WHAT YOU NEED TO DO →
Return each line exactly as written. Begin with the first line of the entries and end with the line that has "ha un proble".

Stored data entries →

+ + +

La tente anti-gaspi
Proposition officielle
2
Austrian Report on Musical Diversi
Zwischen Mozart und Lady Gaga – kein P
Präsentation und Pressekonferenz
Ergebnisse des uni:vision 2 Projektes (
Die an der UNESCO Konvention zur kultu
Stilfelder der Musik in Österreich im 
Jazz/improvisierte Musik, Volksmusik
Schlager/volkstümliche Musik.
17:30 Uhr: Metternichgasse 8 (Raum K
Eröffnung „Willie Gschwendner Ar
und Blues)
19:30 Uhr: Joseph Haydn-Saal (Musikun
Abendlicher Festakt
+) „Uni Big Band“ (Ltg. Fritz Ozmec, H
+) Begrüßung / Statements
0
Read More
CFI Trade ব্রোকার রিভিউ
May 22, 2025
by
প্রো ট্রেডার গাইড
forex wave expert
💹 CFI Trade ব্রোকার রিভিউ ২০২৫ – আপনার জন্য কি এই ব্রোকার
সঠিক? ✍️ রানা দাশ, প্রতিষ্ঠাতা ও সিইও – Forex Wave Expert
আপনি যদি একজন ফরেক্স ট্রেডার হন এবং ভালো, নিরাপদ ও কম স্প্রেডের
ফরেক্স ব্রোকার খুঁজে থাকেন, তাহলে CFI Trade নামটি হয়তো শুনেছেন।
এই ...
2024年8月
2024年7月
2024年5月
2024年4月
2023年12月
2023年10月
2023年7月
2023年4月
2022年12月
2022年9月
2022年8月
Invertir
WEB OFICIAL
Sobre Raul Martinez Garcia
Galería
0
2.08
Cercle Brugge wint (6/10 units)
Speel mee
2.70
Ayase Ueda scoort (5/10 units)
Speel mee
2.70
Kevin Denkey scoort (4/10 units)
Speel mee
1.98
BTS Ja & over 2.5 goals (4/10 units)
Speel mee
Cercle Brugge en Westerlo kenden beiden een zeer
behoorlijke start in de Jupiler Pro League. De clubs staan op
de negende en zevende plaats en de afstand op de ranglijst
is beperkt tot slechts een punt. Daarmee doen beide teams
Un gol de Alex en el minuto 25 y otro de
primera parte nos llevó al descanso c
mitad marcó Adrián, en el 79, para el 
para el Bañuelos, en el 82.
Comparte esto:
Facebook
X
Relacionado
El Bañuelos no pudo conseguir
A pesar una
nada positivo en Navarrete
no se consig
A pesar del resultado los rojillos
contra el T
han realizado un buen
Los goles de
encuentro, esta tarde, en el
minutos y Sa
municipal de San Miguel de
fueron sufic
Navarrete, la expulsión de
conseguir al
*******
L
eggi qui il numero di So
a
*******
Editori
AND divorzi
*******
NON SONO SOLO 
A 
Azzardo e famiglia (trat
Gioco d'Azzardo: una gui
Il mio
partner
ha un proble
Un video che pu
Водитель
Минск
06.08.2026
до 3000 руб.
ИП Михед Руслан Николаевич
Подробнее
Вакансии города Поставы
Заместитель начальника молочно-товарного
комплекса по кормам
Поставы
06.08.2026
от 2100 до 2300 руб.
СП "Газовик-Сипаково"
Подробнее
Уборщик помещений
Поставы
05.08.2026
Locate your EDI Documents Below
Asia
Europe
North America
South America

+ + +

PROBLEM SOLUTION →
La tente anti-gaspi
Proposition officielle
2
Austrian Report on Musical Diversi
Zwischen Mozart und Lady Gaga – kein P
Präsentation und Pressekonferenz
Ergebnisse des uni:vision 2 Projektes (
Die an der UNESCO Konvention zur kultu
Stilfelder der Musik in Österreich im 
Jazz/improvisierte Musik, Volksmusik
Schlager/volkstümliche Musik.
17:30 Uhr: Metternichgasse 8 (Raum K
Eröffnung „Willie Gschwendner Ar
und Blues)
19:30 Uhr: Joseph Haydn-Saal (Musikun
Abendlicher Festakt
+) „Uni Big Band“ (Ltg. Fritz Ozmec, H
+) Begrüßung / Statements
0
Read More
CFI Trade ব্রোকার রিভিউ
May 22, 2025
by
প্রো ট্রেডার গাইড
forex wave expert
💹 CFI Trade ব্রোকার রিভিউ ২০২৫ – আপনার জন্য কি এই ব্রোকার
সঠিক? ✍️ রানা দাশ, প্রতিষ্ঠাতা ও সিইও – Forex Wave Expert
আপনি যদি একজন ফরেক্স ট্রেডার হন এবং ভালো, নিরাপদ ও কম স্প্রেডের
ফরেক্স ব্রোকার খুঁজে থাকেন, তাহলে CFI Trade নামটি হয়তো শুনেছেন।
এই ...
2024年8月
2024年7月
2024年5月
2024年4月
2023年12月
2023年10月
2023年7月
2023年4月
2022年12月
2022年9月
2022年8月
Invertir
WEB OFICIAL
Sobre Raul Martinez Garcia
Galería
0
2.08
Cercle Brugge wint (6/10 units)
Speel mee
2.70
Ayase Ueda scoort (5/10 units)
Speel mee
2.70
Kevin Denkey scoort (4/10 units)
Speel mee
1.98
BTS Ja & over 2.5 goals (4/10 units)
Speel mee
Cercle Brugge en Westerlo kenden beiden een zeer
behoorlijke start in de Jupiler Pro League. De clubs staan op
de negende en zevende plaats en de afstand op de ranglijst
is beperkt tot slechts een punt. Daarmee doen beide teams
Un gol de Alex en el minuto 25 y otro de
primera parte nos llevó al descanso c
mitad marcó Adrián, en el 79, para el 
para el Bañuelos, en el 82.
Comparte esto:
Facebook
X
Relacionado
El Bañuelos no pudo conseguir
A pesar una
nada positivo en Navarrete
no se consig
A pesar del resultado los rojillos
contra el T
han realizado un buen
Los goles de
encuentro, esta tarde, en el
minutos y Sa
municipal de San Miguel de
fueron sufic
Navarrete, la expulsión de
conseguir al
*******
L
eggi qui il numero di So
a
*******
Editori
AND divorzi
*******
NON SONO SOLO 
A 
Azzardo e famiglia (trat
Gioco d'Azzardo: una gui
Il mio
partner
ha un proble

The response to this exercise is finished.